**Exercise prompt**
Taking the line with "Please enter new" as the first, copy every line through the end of the records below exactly. Do not include pictures.

"""

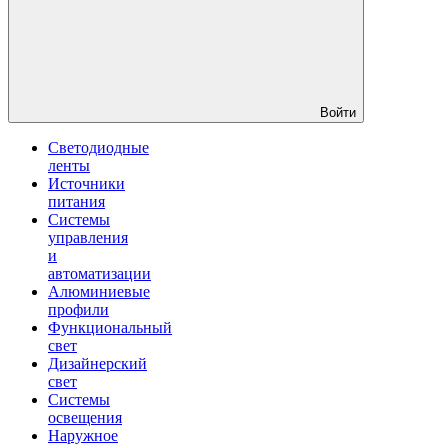
Войти
Светодиодные
ленты
Источники
питания
Системы
управления
и
автоматизации
Алюминиевые
профили
Функциональный
свет
Дизайнерский
свет
Системы
освещения
Наружное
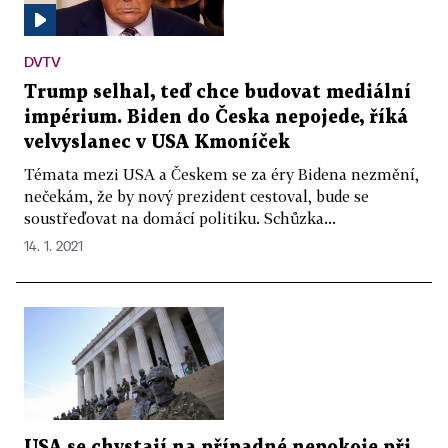
DVTV
Trump selhal, teď chce budovat mediální
impérium. Biden do Česka nepojede, říká
velvyslanec v USA Kmoníček
Témata mezi USA a Českem se za éry Bidena nezmění,
nečekám, že by nový prezident cestoval, bude se
soustřeďovat na domácí politiku. Schůzka...
14. 1. 2021
USA se chystají na případné nepokoje při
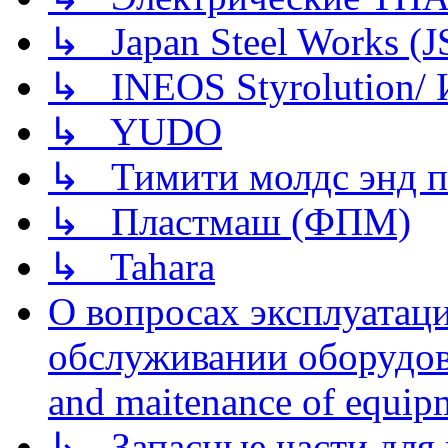
↳ Japan Steel Works (
↳ INEOS Styrolution
↳ YUDO
↳ Тимити молдс энд п
↳ Пластмаш (ФПМ)
↳ Tahara
О вопросах эксплуатаци
обслуживании оборудова
and maitenance of equip
↳ Запасные части для 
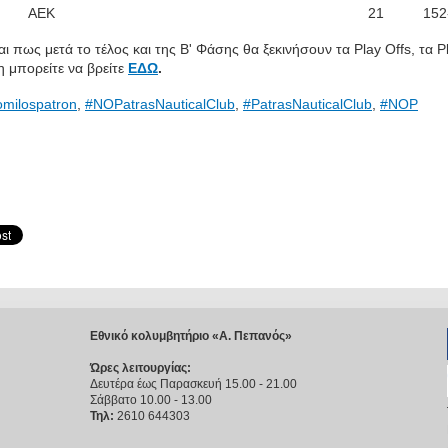
ΑΕΚ
21
152
ι πως μετά το τέλος και της Β' Φάσης θα ξεκινήσουν τα Play Offs, τα Pl
 μπορείτε να βρείτε
ΕΔΩ
.
omilospatron
,
#NOPatrasNauticalClub
,
#PatrasNauticalClub
,
#NOP
Εθνικό κολυμβητήριο «Α. Πεπανός»
Ώρες λειτουργίας:
Δευτέρα έως Παρασκευή 15.00 - 21.00
Σάββατο 10.00 - 13.00
Τηλ:
2610 644303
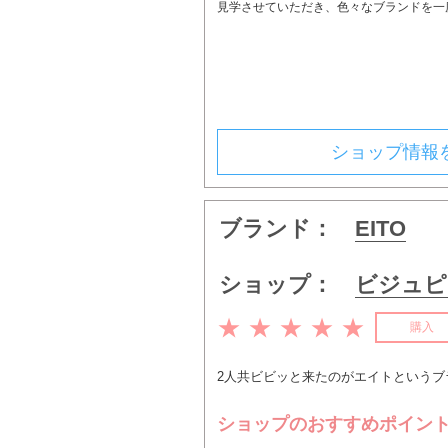
見学させていただき、色々なブランドを一
ショップ情報
ブランド：
EITO
ショップ：
ビジュピ
★ ★ ★ ★ ★
購入
2人共ビビッと来たのがエイトというブラ
ショップのおすすめポイン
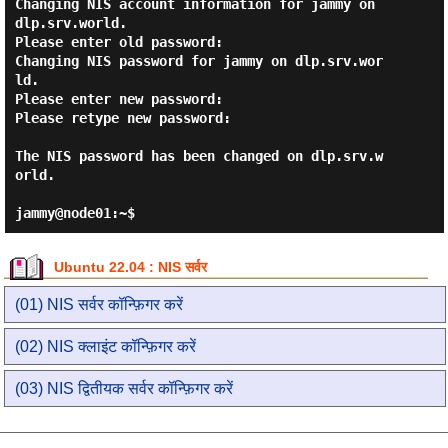
Changing NIS account information for jammy on 
dlp.srv.world.

Please enter old password:

Changing NIS password for jammy on dlp.srv.wor
ld.

Please enter new password:

Please retype new password:

The NIS password has been changed on dlp.srv.w
orld.

Ubuntu 22.04 : NIS सर्वर
(01) NIS सर्वर कॉन्फ़िगर करें
(02) NIS क्लाइंट कॉन्फ़िगर करें
(03) NIS द्वितीयक सर्वर कॉन्फ़िगर करें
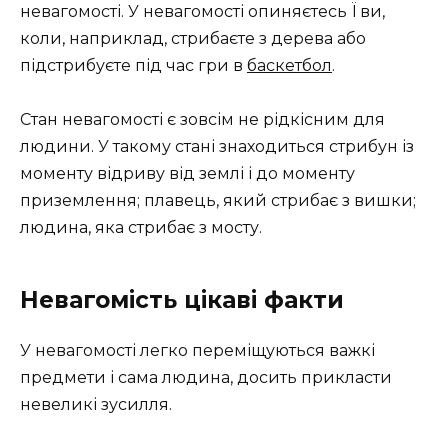
невагомості. У невагомості опиняєтесь Ї ви,
коли, наприклад, стрибаєте з дерева або
підстрибуєте під час гри в
баскетбол
.
Стан невагомості є зовсім не рідкісним для
людини. У такому стані знаходиться стрибун із
моменту відриву від землі і до моменту
приземлення; плавець, який стрибає з вишки;
людина, яка стрибає з мосту.
Невагомість цікаві факти
У невагомості легко переміщуються важкі
предмети і сама людина, досить прикласти
невеликі зусилля.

"""

**Exercise answer**
Please enter new password:

Please retype new password:

The NIS password has been changed on dlp.srv.w
orld.

Ubuntu 22.04 : NIS सर्वर
(01) NIS सर्वर कॉन्फ़िगर करें
(02) NIS क्लाइंट कॉन्फ़िगर करें
(03) NIS द्वितीयक सर्वर कॉन्फ़िगर करें
невагомості. У невагомості опиняєтесь Ї ви,
коли, наприклад, стрибаєте з дерева або
підстрибуєте під час гри в
баскетбол
.
Стан невагомості є зовсім не рідкісним для
людини. У такому стані знаходиться стрибун із
моменту відриву від землі і до моменту
приземлення; плавець, який стрибає з вишки;
людина, яка стрибає з мосту.
Невагомість цікаві факти
У невагомості легко переміщуються важкі
предмети і сама людина, досить прикласти
невеликі зусилля.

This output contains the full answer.